La promesse de vente vaut vente, lorsqu'il y a consentement réciproque des deux parties sur la chose et sur le prix. Si cette promesse s'applique à des terrains déjà lotis ou à lotir, son acceptation et la convention qui en résultera s'établiront par le paiement d'un acompte sur le prix, quel que soit le nom donné à cet acompte, et par la prise de possession du terrain. La date de la convention, même régularisée ultérieurement, sera celle du versement du premier acompte.

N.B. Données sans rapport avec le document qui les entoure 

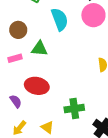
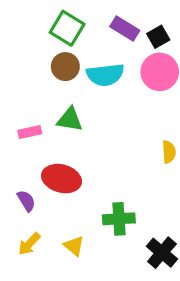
cyan semicircle: (60, 19) -> (105, 75), turned 100
brown circle: (18, 30) -> (65, 67), moved

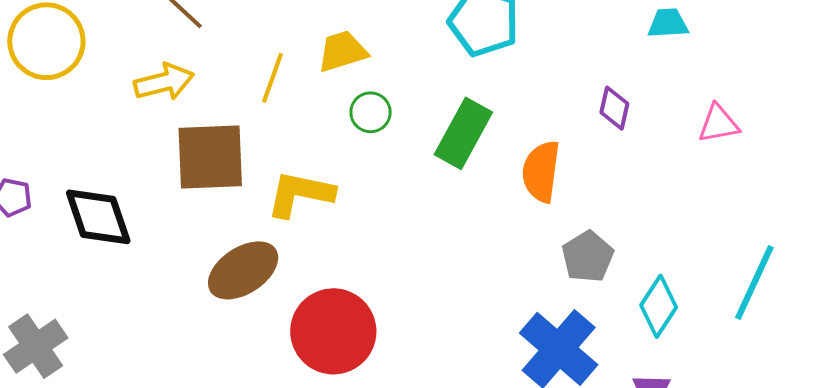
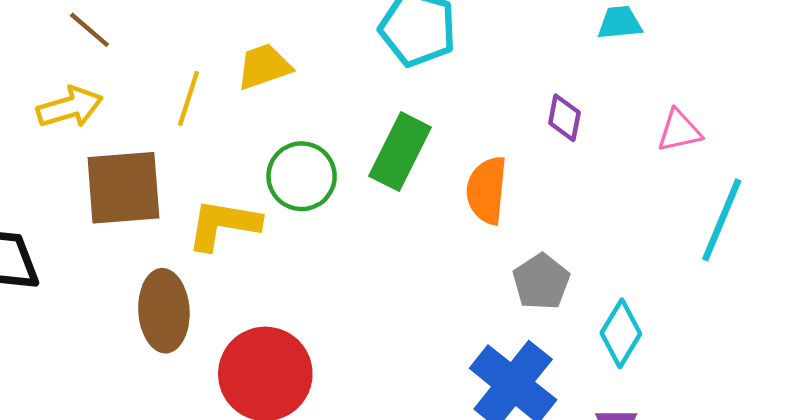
green circle: (371, 112) -> (302, 176), moved, size x1.5
brown ellipse: (243, 270) -> (164, 311), turned -58
cyan line: (754, 282) -> (722, 220), moved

📄 Article 1112-1 du Code civil

Celle des parties qui connaît une information dont l'importance est déterminante pour le consentement de l'autre doit l'en informer dès lors que, légitimement, cette dernière ignore cette information ou fait confiance à son cocontractant. Néanmoins, ce devoir d'information ne porte pas sur l'estimation de la valeur de la prestation. Ont une importance déterminante les informations qui ont un lien direct et nécessaire avec le contenu du contrat ou la qualité des parties. Il incombe à celui qui prétend qu'une information lui était due de prouver que l'autre partie la lui devait, à charge pour cette autre partie de prouver qu'elle l'a fournie. Les parties ne peuvent ni limiter, ni exclure ce devoir. Outre la responsabilité de celui qui en était tenu, le manquement à ce devoir d'information peut entraîner l'annulation du contrat dans les conditions prévues aux articles 1130 et suivants .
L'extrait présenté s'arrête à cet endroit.